Activity: Begin with the line that contains "ける加工工程の内製化率を高め、品質管" and transcribe each line after it, up to and including the last line of the listing below.

Records for processing:
···

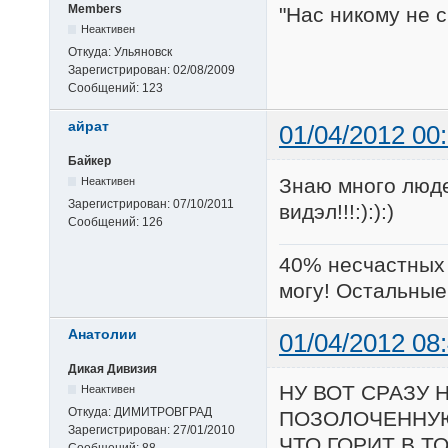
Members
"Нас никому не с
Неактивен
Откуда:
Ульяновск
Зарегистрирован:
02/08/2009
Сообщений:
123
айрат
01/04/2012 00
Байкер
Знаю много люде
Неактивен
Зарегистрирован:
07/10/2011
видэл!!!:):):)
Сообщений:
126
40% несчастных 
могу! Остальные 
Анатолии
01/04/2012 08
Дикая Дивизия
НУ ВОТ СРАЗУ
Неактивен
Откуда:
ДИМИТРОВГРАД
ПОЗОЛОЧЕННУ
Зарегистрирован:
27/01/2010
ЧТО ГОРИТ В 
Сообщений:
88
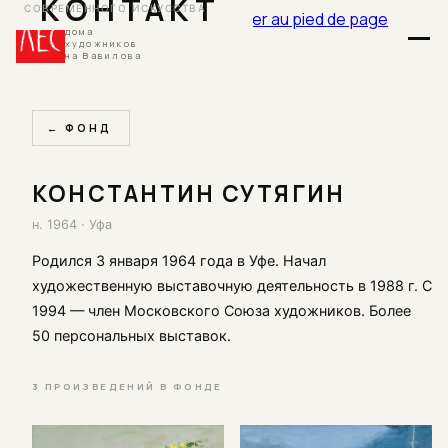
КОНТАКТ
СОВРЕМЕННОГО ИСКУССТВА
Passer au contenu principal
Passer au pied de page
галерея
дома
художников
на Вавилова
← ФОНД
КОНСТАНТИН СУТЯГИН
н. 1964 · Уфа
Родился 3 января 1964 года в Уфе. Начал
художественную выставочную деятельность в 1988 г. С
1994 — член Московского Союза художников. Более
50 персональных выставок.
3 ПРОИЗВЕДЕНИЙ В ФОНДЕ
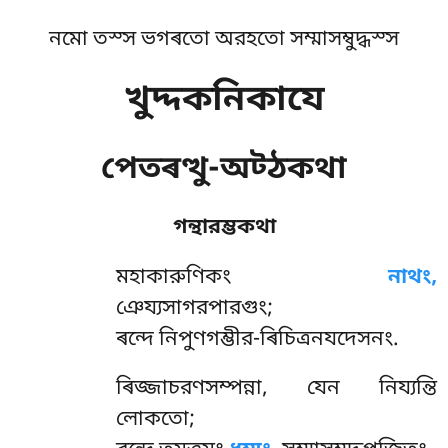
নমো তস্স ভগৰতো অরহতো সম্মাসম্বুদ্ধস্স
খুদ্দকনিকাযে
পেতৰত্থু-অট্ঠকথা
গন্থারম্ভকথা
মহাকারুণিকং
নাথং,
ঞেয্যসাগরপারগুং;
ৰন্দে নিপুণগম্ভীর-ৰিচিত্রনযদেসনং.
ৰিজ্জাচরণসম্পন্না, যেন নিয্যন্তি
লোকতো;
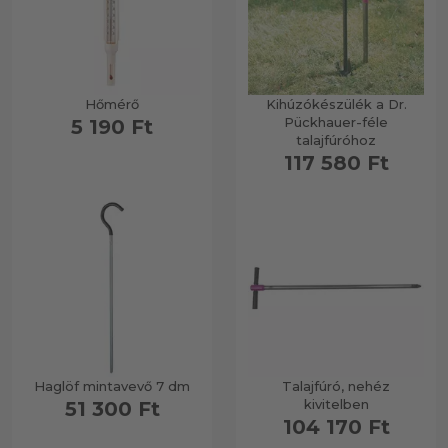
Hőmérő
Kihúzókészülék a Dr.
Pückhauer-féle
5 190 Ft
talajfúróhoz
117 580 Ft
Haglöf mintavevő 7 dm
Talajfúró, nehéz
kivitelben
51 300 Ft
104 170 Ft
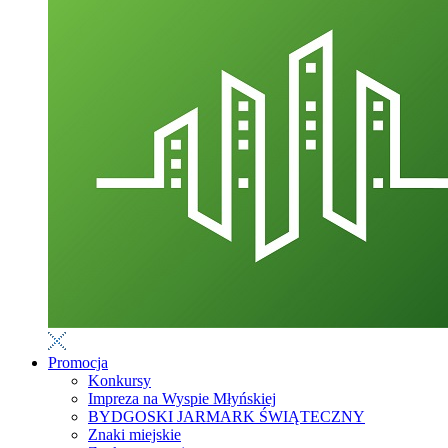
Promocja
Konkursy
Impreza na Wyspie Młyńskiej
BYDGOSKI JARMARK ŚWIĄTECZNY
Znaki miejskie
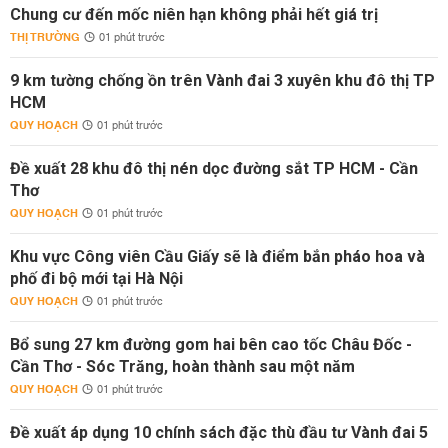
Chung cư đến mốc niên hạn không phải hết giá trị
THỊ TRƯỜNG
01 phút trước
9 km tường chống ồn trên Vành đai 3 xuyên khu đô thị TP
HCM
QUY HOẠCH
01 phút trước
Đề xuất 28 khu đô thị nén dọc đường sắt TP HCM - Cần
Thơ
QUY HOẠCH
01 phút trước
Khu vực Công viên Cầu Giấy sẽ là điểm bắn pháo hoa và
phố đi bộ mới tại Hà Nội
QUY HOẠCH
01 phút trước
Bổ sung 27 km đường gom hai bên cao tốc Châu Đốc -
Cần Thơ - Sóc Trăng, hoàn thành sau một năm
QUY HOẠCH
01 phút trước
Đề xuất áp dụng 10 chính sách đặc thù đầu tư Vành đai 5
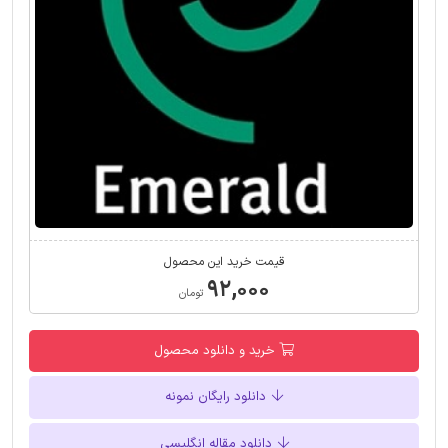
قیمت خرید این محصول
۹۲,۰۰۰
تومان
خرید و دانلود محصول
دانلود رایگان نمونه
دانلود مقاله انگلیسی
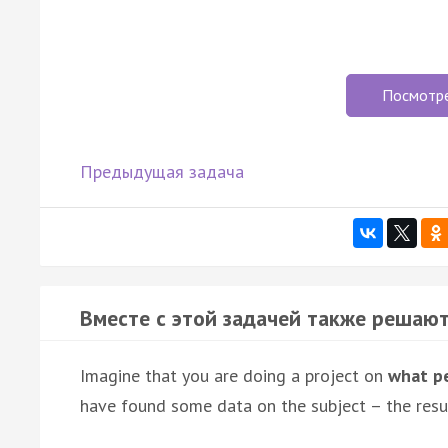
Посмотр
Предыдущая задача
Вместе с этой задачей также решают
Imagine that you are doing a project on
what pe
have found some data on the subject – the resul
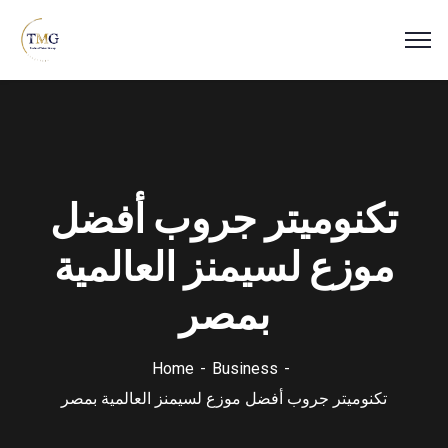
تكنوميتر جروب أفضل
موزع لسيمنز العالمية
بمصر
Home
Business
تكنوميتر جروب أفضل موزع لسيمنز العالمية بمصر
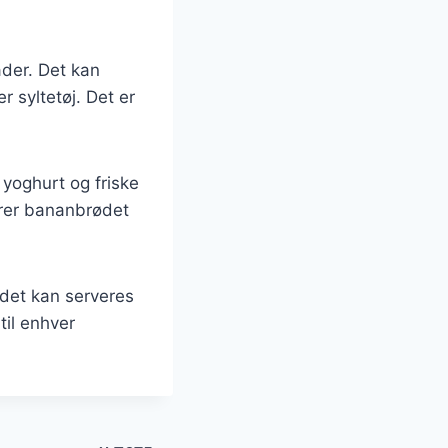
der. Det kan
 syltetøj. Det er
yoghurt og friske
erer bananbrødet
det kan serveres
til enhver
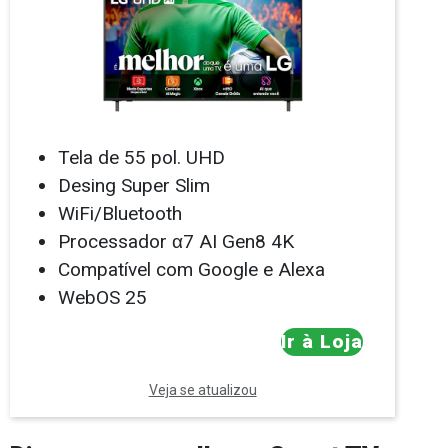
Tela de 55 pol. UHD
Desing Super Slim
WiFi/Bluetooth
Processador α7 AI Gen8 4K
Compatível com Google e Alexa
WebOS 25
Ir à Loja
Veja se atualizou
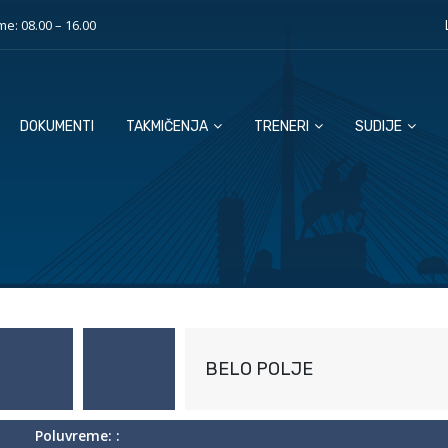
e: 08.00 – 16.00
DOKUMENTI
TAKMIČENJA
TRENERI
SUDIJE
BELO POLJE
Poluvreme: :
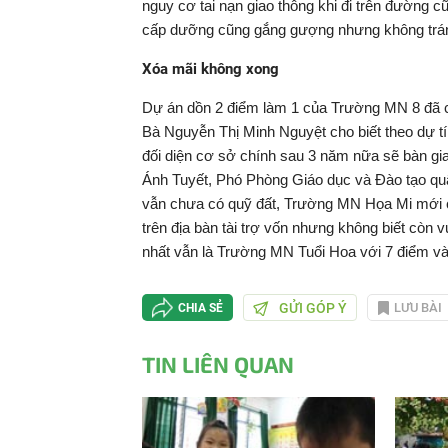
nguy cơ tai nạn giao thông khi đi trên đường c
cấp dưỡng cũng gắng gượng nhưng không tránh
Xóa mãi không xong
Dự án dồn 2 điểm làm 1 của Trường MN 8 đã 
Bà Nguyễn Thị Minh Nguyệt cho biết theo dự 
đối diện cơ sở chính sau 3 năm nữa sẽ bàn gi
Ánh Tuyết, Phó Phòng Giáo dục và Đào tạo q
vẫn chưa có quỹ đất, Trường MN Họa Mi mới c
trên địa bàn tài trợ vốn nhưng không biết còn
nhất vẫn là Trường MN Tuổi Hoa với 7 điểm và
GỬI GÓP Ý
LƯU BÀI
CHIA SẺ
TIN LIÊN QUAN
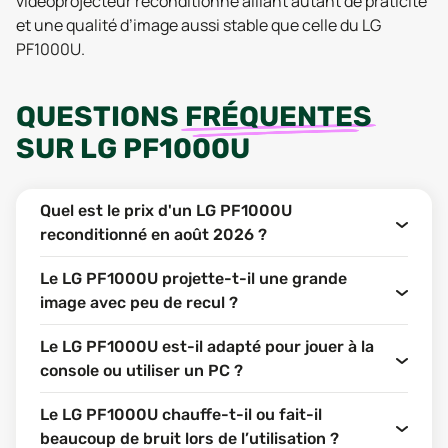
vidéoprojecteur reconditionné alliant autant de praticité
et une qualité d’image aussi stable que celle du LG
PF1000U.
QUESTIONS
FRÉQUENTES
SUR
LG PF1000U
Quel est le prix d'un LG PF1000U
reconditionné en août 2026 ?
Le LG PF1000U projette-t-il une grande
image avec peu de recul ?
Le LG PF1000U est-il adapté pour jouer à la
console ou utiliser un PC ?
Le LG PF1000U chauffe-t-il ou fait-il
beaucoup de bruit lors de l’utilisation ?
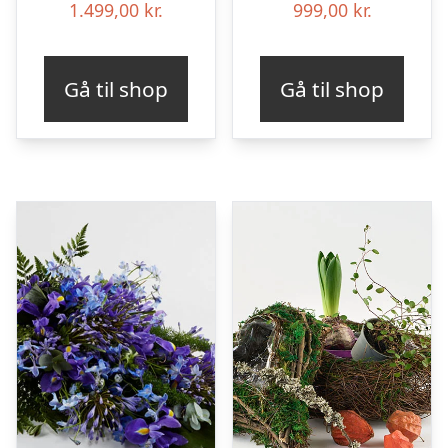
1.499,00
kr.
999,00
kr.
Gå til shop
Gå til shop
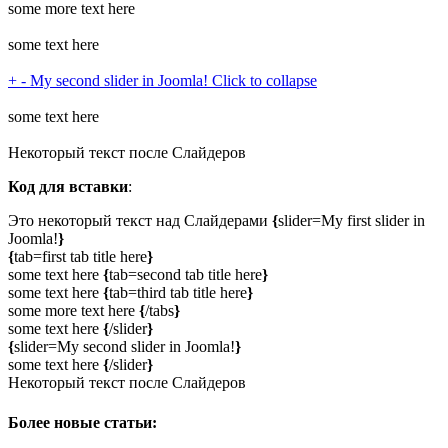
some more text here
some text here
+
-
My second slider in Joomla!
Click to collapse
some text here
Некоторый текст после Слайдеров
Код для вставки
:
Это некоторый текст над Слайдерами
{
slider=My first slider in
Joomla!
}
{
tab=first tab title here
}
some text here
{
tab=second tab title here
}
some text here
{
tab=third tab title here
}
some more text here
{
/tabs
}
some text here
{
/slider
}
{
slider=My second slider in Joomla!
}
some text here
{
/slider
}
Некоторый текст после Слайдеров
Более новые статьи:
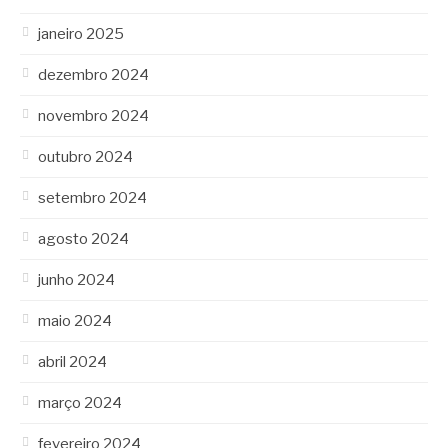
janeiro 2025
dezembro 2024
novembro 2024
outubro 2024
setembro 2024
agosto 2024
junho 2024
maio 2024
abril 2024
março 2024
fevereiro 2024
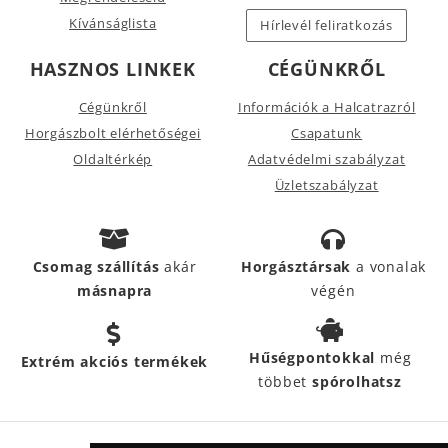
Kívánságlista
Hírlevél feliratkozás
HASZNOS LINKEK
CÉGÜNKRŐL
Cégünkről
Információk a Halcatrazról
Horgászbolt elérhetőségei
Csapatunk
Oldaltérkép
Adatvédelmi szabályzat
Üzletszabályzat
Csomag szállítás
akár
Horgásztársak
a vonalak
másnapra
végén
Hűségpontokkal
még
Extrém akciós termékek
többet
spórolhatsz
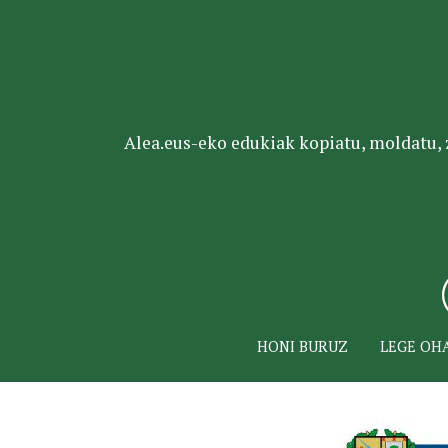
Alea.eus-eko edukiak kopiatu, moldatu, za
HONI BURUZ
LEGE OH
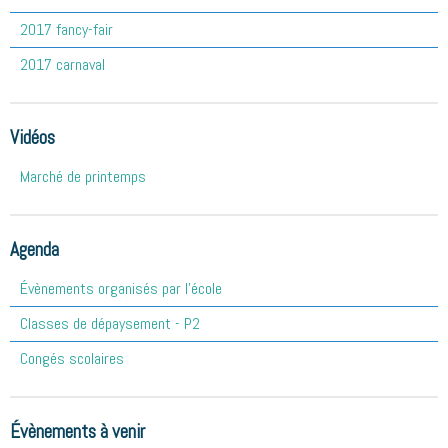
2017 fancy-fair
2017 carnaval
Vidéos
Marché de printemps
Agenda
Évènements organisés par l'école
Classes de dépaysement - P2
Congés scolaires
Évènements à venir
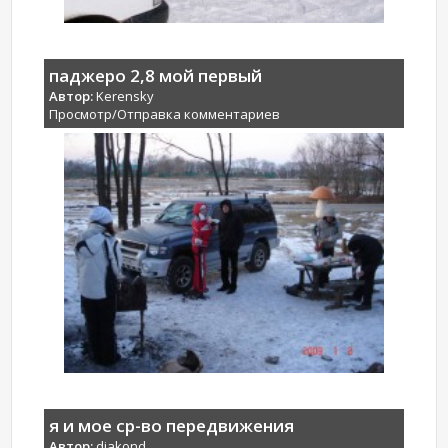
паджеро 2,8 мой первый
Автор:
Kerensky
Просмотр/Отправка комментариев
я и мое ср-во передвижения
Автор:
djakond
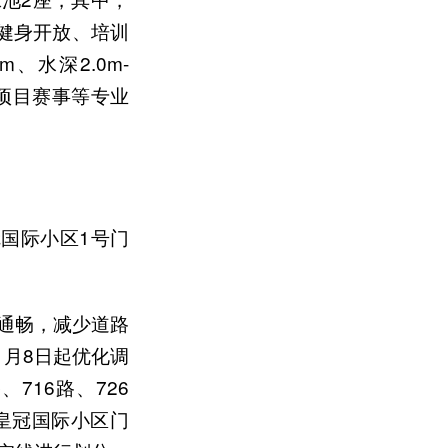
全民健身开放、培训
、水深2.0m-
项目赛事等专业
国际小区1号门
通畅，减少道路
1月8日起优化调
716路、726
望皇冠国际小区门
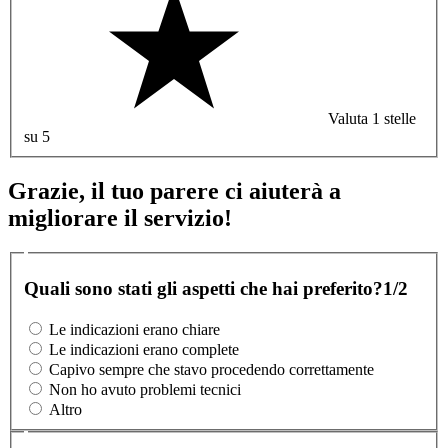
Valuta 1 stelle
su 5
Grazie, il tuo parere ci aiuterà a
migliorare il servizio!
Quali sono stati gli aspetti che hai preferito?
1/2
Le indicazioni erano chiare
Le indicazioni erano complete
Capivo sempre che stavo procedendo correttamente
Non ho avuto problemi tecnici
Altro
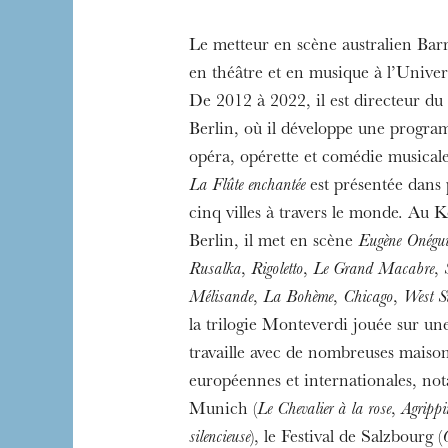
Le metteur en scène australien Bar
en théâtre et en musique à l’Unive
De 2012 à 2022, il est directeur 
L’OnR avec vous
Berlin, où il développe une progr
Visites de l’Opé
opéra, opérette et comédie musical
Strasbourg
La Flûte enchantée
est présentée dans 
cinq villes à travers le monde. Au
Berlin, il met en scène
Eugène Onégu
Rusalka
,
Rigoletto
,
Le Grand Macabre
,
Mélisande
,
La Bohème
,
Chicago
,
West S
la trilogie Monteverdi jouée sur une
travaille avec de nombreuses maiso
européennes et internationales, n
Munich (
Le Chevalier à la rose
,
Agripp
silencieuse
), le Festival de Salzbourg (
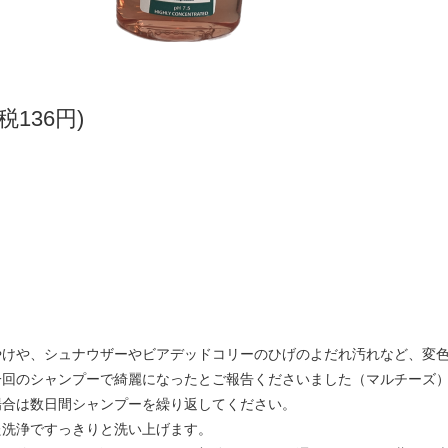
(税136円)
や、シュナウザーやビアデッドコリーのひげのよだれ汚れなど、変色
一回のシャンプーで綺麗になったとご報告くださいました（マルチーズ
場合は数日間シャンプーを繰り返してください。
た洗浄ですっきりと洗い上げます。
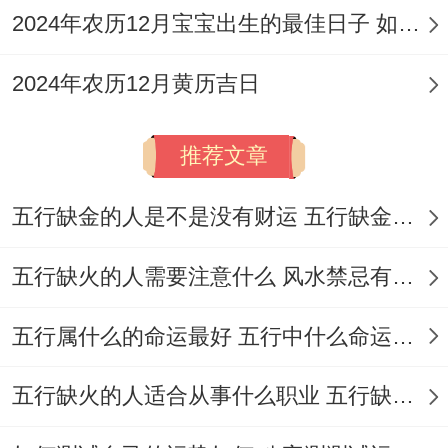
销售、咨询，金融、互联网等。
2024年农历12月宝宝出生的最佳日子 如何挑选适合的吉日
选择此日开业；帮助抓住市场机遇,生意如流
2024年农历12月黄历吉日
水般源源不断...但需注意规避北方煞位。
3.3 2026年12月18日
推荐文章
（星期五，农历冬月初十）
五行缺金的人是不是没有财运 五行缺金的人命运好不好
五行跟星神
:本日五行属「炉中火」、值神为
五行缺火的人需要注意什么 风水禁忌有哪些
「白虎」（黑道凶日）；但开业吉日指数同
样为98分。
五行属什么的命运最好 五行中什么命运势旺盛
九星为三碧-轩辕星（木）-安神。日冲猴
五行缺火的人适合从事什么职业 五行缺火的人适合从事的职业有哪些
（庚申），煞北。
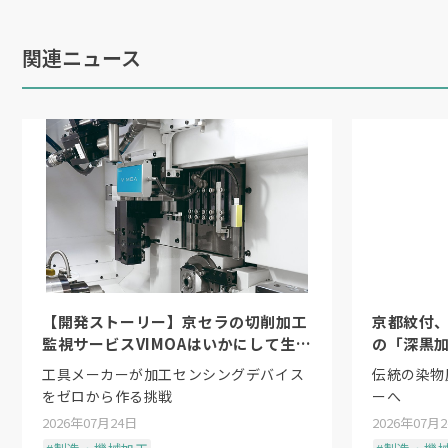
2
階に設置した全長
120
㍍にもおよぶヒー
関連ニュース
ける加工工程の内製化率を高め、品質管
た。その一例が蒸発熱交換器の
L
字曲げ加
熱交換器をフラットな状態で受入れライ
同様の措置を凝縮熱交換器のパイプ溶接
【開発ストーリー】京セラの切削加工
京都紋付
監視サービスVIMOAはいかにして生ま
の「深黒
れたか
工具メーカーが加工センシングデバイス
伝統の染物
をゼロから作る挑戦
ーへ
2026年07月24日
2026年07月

···

Task result:
ける加工工程の内製化率を高め、品質管
た。その一例が蒸発熱交換器の
L
字曲げ加
熱交換器をフラットな状態で受入れライ
同様の措置を凝縮熱交換器のパイプ溶接
【開発ストーリー】京セラの切削加工
京都紋付
監視サービスVIMOAはいかにして生ま
の「深黒
れたか
工具メーカーが加工センシングデバイス
伝統の染物
をゼロから作る挑戦
ーへ
2026年07月24日
2026年07月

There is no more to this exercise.